To be fair Edinburgh were down a player as they defended that try and Nathan Fowles was replaced by Sean Kennedy moments later for a head injury assessment, but there was no excuse for the defending of the third Munster try that arrived four minutes later. Farrell managed to suck in three defenders with a clever pass out the back, and Conway easily finished in the corner for a 19-0 lead.
Three tries down it looked worrying for Edinburgh, but they hauled themselves back into the game by the 21st minute. Juan Pablo Socino broke open the Munster cover with a strong carry up the middle, while debutant George Taylor freed Van der Merwe, pictured, and he barged past Mike Haley and Cloete with a powerful fend to finish brilliantly. Jaco van der Walt converted to put 12 points between the sides.
But that was just a brief interlude to Munster’s dominance and their bonus-point try arrived after just half an hour. This time the Munster pack elected to maul with Arno Botha in charge at the back, but when it was stopped just short of the line, Conor Murray fired a pass to Keith Earls who scored in the left corner.

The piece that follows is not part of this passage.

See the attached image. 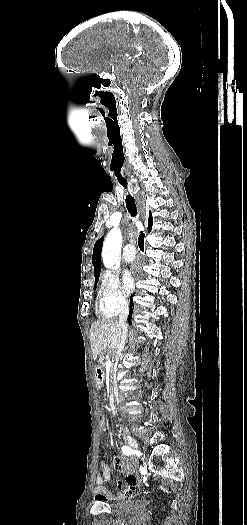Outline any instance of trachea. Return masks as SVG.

Earls only had to wait four minutes to score his second try and it was Munster’s best effort so far. Farrell showed great footwork and power to break through the defence, he passed to Mike Haley and with the tackles closing in he looped a ball to the Ireland winger for another easy finish.
Munster were already 29-7 ahead and the only downside was Hanrahan’s four missed conversions. But Earls completed his eight-minute hat-trick two minutes before the interval when he scored after some more heroics from Conway and Haley. Hanrahan missed again but Munster were 34-7 ahead at half-time.
Edinburgh managed to stem the tide in the early stages of the second half and there was a debut for Fijian back row Senitiki Nayalo after an hour as Cockerill looked to his bench for inspiration. But the seventh Munster try did arrive 16 minutes from time, replacement out-half Tyler Bleyendaal scoring down the blind side of a dominant Munster scrum to make it 39-7.
There was time for one more Edinburgh highlight when Socino and Jason Baggott combined to send Van der Merwe in for his second try 11 minutes from time.
But Farrell had the final say in the 77th minute, claiming Munster’s eighth try.